Treasury Secretary nominee sails through hearing

jack lew confirmation hearing
Jack Lew faced tough questions during his first Senate confirmation hearing to be Treasury Secretary on Wednesday.

Treasury Secretary nominee Jack Lew seemingly breezed through tough questions posed by Republicans during his first confirmation hearing on Wednesday.

Washington insiders expect Lew, currently the White House chief of staff, to be easily confirmed.

Republicans on the Senate Finance Committee took turns targeting Lew's experience at Citigroup (C) during the financial crisis, questioning an offshore investment in the Cayman Islands and a bonus he received even as the bank was being bailed out by taxpayers.

But congressional aides, lobbyists and analysts say Lew was composed and answered questions thoroughly.

"There's nothing that came up in this hearing that could derail this." said Brian Gardner, a Washington analyst with investment firm Keefe, Bruyette & Woods. "Will he get every Republican? No. But at this point I expect Lew will be confirmed by a wider margin than Geithner was."

Former Treasury Secretary Tim Geithner was confirmed by a vote of 60-34, the minimum needed to prevent a filibuster.

Specifically, senators asked Lew about a fund organized in the Cayman Islands that he and other Citigroup employees invested in.

Lew said he didn't know at the time that the fund was based in the Cayman Islands.

"I was aware that it was an international fund ... I actually didn't know at the time what the address of the partnership was," Lew said.

Sen. Orrin Hatch, the Utah Republican, asked Lew about his $900,000 bonus from Citigroup in 2009. Critics, including Hatch, have said Lew was among the bankers who received bonuses even as Citigroup was getting a $45 billion taxpayer-funded bailout. Lew was chief operating officer at Citi Alternative Investments in 2008.

"Mr. Lew, you wrote in 2010 that your contribution was in line with what other managers at the firm got. That sounds a little to me like: Gee dad, everyone was doing it," Hatch said.

Lew responded that his bonus was "fully transparent," and "comparable" with those in his line of work. Lew's bonus came on top of a salary of around $350,000.

Republican Sen. Charles Grassley of Iowa asked Lew about his tenure as a top financial officer at New York University between 2002 and 2006, because the private college also invested in funds organized in the Cayman Islands. Lew said he was unaware of those investments at the time.
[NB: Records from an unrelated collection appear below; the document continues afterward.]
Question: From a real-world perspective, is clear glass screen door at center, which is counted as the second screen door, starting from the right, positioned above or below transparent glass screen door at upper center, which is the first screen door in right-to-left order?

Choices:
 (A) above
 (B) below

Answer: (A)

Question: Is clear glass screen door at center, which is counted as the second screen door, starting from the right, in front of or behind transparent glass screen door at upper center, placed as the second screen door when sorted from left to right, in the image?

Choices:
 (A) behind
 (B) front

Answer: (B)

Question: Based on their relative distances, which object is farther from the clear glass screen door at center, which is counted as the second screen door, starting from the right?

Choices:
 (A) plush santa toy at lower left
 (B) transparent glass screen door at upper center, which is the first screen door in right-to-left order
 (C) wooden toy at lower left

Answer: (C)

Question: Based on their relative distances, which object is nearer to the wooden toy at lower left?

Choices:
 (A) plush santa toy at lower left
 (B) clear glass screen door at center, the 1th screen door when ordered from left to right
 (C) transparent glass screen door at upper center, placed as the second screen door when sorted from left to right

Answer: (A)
"It's certainly a poor reflection of your tenure there if you didn't know about these investments. . . I'm surprised you didn't know what was going on," Grassley said.

Lew had already declared his Cayman Islands investment in previous hearings. When he was confirmed as a Deputy Secretary of State in 2009, Lew said that he had invested $56,000 in the fund. In 2010, during his confirmation to be head of the Office of Management and Budget, Lew divested from the money-losing fund and recovered $54,400, he said on Wednesday.
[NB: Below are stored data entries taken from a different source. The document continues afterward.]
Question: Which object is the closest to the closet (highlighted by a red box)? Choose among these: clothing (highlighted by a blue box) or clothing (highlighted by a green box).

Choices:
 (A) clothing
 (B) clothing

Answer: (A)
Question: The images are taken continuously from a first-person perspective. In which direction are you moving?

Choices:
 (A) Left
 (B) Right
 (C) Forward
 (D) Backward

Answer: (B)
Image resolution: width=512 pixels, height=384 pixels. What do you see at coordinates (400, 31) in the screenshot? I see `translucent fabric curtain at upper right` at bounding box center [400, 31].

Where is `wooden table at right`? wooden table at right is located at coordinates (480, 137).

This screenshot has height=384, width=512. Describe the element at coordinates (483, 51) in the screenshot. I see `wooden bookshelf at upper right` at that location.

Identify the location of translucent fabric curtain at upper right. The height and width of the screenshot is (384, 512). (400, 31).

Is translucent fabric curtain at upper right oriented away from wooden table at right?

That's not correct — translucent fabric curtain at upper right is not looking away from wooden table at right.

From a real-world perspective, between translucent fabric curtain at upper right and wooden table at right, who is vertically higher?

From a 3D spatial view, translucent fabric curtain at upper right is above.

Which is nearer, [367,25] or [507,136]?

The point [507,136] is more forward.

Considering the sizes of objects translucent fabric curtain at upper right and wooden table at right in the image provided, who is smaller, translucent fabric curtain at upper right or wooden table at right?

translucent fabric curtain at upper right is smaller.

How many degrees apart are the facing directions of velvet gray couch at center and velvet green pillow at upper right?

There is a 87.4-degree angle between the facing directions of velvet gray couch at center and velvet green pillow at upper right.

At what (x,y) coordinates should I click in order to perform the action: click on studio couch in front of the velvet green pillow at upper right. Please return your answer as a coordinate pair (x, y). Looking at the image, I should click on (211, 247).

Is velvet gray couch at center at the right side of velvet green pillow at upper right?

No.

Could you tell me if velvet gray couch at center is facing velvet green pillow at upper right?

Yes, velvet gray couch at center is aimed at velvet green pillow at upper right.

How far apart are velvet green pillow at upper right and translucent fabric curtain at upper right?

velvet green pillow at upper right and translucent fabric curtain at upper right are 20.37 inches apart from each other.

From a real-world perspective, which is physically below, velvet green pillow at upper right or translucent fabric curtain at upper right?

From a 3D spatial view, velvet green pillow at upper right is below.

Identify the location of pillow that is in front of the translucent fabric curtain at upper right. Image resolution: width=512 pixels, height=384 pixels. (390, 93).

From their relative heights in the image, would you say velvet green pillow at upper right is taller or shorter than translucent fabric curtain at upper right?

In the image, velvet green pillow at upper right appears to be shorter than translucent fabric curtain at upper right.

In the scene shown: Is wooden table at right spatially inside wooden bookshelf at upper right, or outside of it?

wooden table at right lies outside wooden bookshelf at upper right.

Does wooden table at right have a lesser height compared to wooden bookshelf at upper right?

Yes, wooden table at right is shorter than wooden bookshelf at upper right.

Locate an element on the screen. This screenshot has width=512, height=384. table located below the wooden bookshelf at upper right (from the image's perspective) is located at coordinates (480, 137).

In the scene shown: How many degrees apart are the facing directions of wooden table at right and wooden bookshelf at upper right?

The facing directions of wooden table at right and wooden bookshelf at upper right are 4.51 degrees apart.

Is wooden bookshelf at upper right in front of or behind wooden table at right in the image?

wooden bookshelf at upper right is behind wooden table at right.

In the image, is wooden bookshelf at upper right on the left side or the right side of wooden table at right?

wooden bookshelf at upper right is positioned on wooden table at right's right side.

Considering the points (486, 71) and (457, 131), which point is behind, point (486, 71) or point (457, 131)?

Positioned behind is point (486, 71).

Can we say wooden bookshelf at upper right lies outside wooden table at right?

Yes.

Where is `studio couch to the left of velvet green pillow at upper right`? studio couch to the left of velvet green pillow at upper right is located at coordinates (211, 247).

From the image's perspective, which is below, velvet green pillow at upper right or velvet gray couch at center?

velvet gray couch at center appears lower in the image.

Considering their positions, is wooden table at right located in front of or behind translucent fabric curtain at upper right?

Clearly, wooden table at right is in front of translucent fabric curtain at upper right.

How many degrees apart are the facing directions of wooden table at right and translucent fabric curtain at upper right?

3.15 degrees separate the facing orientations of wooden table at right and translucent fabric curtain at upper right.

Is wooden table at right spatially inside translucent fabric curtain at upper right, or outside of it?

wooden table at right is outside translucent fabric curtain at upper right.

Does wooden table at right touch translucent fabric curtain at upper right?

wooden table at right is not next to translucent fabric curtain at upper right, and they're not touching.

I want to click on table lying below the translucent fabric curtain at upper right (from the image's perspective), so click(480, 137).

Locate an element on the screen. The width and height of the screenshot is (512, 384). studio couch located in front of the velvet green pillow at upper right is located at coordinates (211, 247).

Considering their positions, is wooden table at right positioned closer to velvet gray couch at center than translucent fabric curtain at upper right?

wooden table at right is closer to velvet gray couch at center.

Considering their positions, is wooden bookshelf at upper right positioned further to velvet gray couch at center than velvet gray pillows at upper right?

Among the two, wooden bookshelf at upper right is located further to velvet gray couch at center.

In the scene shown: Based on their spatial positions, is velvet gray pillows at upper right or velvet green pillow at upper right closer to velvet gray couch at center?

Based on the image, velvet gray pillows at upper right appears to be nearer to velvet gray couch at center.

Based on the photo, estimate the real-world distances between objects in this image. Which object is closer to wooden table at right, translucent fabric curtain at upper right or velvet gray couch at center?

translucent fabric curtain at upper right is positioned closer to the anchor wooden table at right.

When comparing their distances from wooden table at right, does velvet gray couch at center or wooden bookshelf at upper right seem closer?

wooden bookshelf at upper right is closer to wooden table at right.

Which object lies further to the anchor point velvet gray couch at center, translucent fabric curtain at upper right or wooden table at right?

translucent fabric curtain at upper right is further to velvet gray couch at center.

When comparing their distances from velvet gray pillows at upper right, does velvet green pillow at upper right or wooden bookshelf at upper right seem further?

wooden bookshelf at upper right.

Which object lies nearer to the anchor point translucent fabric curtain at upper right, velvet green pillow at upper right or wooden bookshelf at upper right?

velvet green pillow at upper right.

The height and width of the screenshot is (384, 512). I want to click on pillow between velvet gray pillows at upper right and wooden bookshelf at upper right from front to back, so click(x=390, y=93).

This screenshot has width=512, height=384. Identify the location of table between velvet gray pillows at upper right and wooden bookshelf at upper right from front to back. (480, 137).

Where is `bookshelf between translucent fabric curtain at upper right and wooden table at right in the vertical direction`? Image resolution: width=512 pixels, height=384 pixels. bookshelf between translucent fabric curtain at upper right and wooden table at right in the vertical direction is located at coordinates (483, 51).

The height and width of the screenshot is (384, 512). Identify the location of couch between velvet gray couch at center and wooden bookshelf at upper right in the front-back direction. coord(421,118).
The Obama administration has defended Lew's actions. And Lew assured senators during the hearing that he had paid taxes on all his income, noting he "lost money" from the Cayman Islands investment, so he didn't owe any taxes on that.

Lew, who was nominated last month to succeed Tim Geithner, stressed several times that his experience working on "almost every major bipartisan budget agreement over the last 30 years," should be a key reason why the Senate should confirm him to the position.

"I can honestly say that the things that divide Washington right now are not as insurmountable as they might look," Lew said.

Sen. Johnny Isakson, a Georgia Republican, asked about the impending massive budget cuts and whether Lew regretted his role in crafting the original idea of the so-called sequestration. If Congress doesn't act, some $85 billion will be slashed from budgets come March 1, resulting in large scale furloughs and job cuts.

Lew said the alternative at the time -- risking the credit-worthiness of the United States -- was much more unimaginable than sequestration.

"The only alternative that anyone could think of, that could be agreed to, was sequestration, precisely because it's so objectionable," Lew said. "It would be better for the country if we have an agreement on a framework to solve our fiscal problems and not go into sequestration."